Esa mañana se había levantado con el morro torcido, las cosas
no le salían como hubiera querido y se encaminaba a su fábrica de hielo a tomar
medidas drásticas en algunos asuntos; no
estaba contento con el sistema de distribución, algunos carreteros se recreaban
y tardaban demasiado en hacer sus entregas, todos ellos dejarían de trabajar
para él en las próximas horas y además estaba decidido a recortarles los
salarios a quienes continuaran. No tenía competencia alguna y era dueño de casi
todas las tierras y comercios del burgo en que vivía así pues no tenía por qué
preocuparse, hacía y deshacía a su antojo. La ciudad dependía de Segismundo.
Cuando llegaron a la fábrica encontraron el almacén donde se
guardaban los bloques de hielo, con las puertas abiertas y nadie a la vista,
todo estaba desierto y la montaña de hielo se derretía con el calor del estío; se
acercaron a la fábrica en cuya entrada se amontonaban sin orden una docena de
carromatos y más de lo mismo, ni un alma viviente hasta donde alcanzaba la
vista. Segismundo empezó a inquietarse al pensar en el montón de dinero que le
iba a costar aquella situación y cayó en la cuenta de que a lo largo del
camino, tampoco había visto a nadie trabajando sus tierras.
Estaba solo con su cochero viendo aquel desierto de
humanidad, ni rastro de sus peones, ni de sus carreteros, ni de sus braceros…
todos se habían esfumado como por arte de magia y él no daba crédito a aquel
hecho; tras un par de horas revisando los alrededores en busca de vida decidió
regresar a la ciudad. Sin prestar atención subió a su carruaje y esperó a que
este se pusiera en marcha cosa que no ocurrió, Segismundo empezó a darle voces
a su cochero pero aquello no arrancaba por lo que tuvo que bajar para
enfrentarse a él cara a cara; ni rastro del cochero, aquello era el colmo de lo
increíble.
A duras penas se subió al pescante y consiguió que los
caballos le obedecieran pero al final logró llegar a la ciudad; los chicuelos
de cara sucia y ojos saltones no salieron a recibirle, a diferencia del
griterío con el que abandonó la ciudad, las calles permanecían en silencio,
puertas abiertas, enseres abandonados allá donde miraras y por encima de todo
un silencio inquietante.
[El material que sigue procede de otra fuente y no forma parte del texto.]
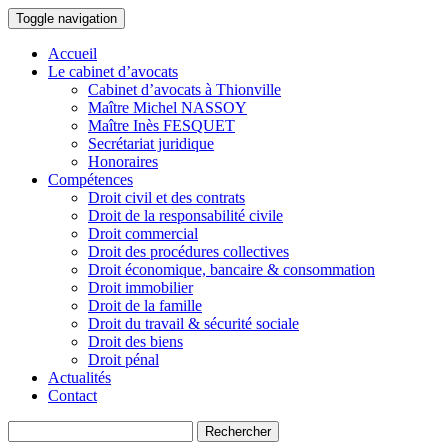
Toggle navigation
Accueil
Le cabinet d’avocats
Cabinet d’avocats à Thionville
Maître Michel NASSOY
Maître Inès FESQUET
Secrétariat juridique
Honoraires
Compétences
Droit civil et des contrats
Droit de la responsabilité civile
Droit commercial
Droit des procédures collectives
Droit économique, bancaire & consommation
Droit immobilier
Droit de la famille
Droit du travail & sécurité sociale
Droit des biens
Droit pénal
Actualités
Contact
Rechercher :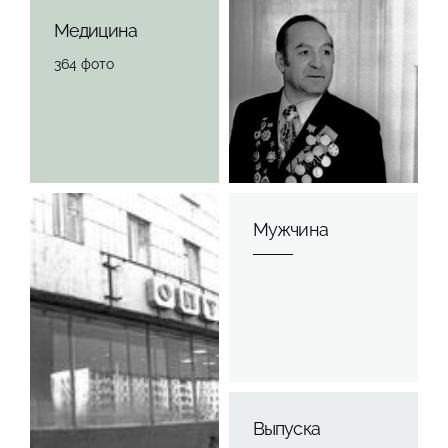
Медицина
364 фото
Мужчина
Выпуска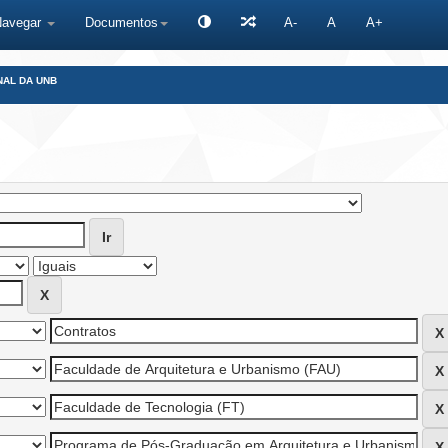
Navegar
Documentos
A-
A
A+
NAL DA UNB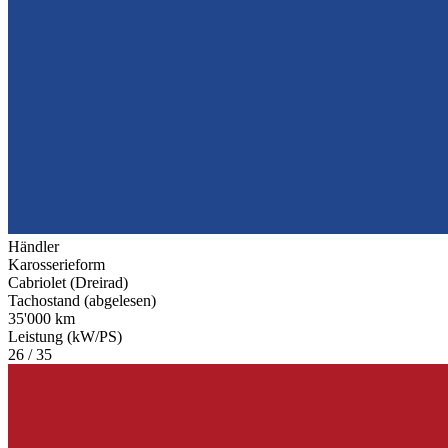
Händler
Karosserieform
Cabriolet (Dreirad)
Tachostand (abgelesen)
35'000 km
Leistung (kW/PS)
26 / 35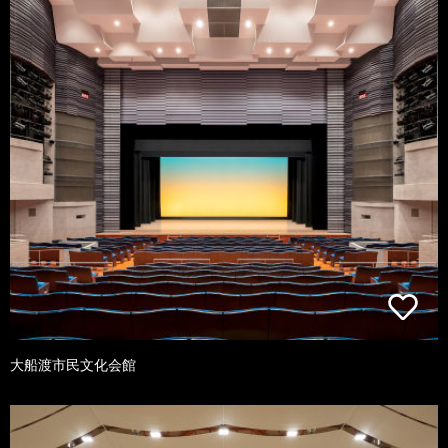
大船渡市民文化会館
De pronto Segismundo Dos Hoces y Viceversa se sintió
infinitamente solo y eso lo asustó, era como si de repente todo el mundo hubiera
huido del lugar dejando atrás sus cosas, sus casas y sus vidas.
Segismundo no lo sabía pero había muerto camino de su fábrica
de hielo tras un infarto masivo y ahora
su alma deambulaba por un mundo de tinieblas donde recogía lo que sembró
en vida, no tenía amigos ni familia que
lloraran su pérdida, sus vecinos nunca lo quisieron por el trato que solía dispensarles ya que puestas en una
balanza las dos facetas de su personalidad, siempre prevaleció la déspota, la cruel, la avara y
despiadada.
Ahora estaría condenado a deambular solo por las tierras que
dominó y le pertenecieron, sus riquezas quedaban a la vista pero ahora eran
inaccesibles a su alma condenada al olvido y vería impotente, cómo eran
ultrajadas y dilapidadas por el pueblo al que él subyugó. Su codicia sería
vengada por las gentes a las que exprimió en vida y el malogrado espíritu de
Segismundo se retorcería en su tumba por toda la eternidad.
MORALEJA: Ser buenos
aquí que luego allí, quien sabe si nos lo harán pagar.